▶ _EXERCISE DETAILS_: Restate each entry word for word, leaving nothing out.

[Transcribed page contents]
+--

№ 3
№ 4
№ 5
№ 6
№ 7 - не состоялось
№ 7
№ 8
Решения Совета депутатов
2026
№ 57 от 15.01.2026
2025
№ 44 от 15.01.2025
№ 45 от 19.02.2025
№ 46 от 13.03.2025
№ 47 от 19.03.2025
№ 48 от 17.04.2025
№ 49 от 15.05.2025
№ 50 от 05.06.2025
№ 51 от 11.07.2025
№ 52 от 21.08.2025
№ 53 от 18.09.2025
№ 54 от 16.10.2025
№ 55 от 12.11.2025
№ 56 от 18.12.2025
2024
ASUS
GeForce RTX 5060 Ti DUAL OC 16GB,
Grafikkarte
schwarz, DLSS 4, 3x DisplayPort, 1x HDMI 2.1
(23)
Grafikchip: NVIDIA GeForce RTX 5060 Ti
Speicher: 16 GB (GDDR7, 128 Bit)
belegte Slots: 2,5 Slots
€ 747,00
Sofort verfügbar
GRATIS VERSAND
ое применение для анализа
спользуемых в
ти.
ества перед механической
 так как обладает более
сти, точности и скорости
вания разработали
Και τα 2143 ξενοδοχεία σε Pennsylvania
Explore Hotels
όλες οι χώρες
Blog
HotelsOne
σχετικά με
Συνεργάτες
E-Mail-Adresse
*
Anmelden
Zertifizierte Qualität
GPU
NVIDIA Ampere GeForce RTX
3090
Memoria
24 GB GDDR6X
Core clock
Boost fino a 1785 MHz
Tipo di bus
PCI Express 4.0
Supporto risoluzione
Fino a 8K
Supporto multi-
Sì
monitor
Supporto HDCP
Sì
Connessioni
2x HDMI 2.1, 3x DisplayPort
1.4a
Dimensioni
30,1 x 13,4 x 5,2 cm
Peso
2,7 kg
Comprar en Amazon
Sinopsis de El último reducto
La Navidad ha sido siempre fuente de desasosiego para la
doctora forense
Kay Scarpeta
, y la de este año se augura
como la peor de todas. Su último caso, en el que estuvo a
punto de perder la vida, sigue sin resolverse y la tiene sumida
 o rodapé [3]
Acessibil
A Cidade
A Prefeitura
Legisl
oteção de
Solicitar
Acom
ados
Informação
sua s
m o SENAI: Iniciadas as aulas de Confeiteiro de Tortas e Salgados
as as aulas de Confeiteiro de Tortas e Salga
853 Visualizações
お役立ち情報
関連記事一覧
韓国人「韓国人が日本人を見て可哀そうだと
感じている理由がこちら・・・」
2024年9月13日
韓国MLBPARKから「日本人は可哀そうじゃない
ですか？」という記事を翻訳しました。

+--

▶ _RESULT OF THE EXERCISE_:
№ 3
№ 4
№ 5
№ 6
№ 7 - не состоялось
№ 7
№ 8
Решения Совета депутатов
2026
№ 57 от 15.01.2026
2025
№ 44 от 15.01.2025
№ 45 от 19.02.2025
№ 46 от 13.03.2025
№ 47 от 19.03.2025
№ 48 от 17.04.2025
№ 49 от 15.05.2025
№ 50 от 05.06.2025
№ 51 от 11.07.2025
№ 52 от 21.08.2025
№ 53 от 18.09.2025
№ 54 от 16.10.2025
№ 55 от 12.11.2025
№ 56 от 18.12.2025
2024
ASUS
GeForce RTX 5060 Ti DUAL OC 16GB,
Grafikkarte
schwarz, DLSS 4, 3x DisplayPort, 1x HDMI 2.1
(23)
Grafikchip: NVIDIA GeForce RTX 5060 Ti
Speicher: 16 GB (GDDR7, 128 Bit)
belegte Slots: 2,5 Slots
€ 747,00
Sofort verfügbar
GRATIS VERSAND
ое применение для анализа
спользуемых в
ти.
ества перед механической
 так как обладает более
сти, точности и скорости
вания разработали
Και τα 2143 ξενοδοχεία σε Pennsylvania
Explore Hotels
όλες οι χώρες
Blog
HotelsOne
σχετικά με
Συνεργάτες
E-Mail-Adresse
*
Anmelden
Zertifizierte Qualität
GPU
NVIDIA Ampere GeForce RTX
3090
Memoria
24 GB GDDR6X
Core clock
Boost fino a 1785 MHz
Tipo di bus
PCI Express 4.0
Supporto risoluzione
Fino a 8K
Supporto multi-
Sì
monitor
Supporto HDCP
Sì
Connessioni
2x HDMI 2.1, 3x DisplayPort
1.4a
Dimensioni
30,1 x 13,4 x 5,2 cm
Peso
2,7 kg
Comprar en Amazon
Sinopsis de El último reducto
La Navidad ha sido siempre fuente de desasosiego para la
doctora forense
Kay Scarpeta
, y la de este año se augura
como la peor de todas. Su último caso, en el que estuvo a
punto de perder la vida, sigue sin resolverse y la tiene sumida
 o rodapé [3]
Acessibil
A Cidade
A Prefeitura
Legisl
oteção de
Solicitar
Acom
ados
Informação
sua s
m o SENAI: Iniciadas as aulas de Confeiteiro de Tortas e Salgados
as as aulas de Confeiteiro de Tortas e Salga
853 Visualizações
お役立ち情報
関連記事一覧
韓国人「韓国人が日本人を見て可哀そうだと
感じている理由がこちら・・・」
2024年9月13日
韓国MLBPARKから「日本人は可哀そうじゃない
ですか？」という記事を翻訳しました。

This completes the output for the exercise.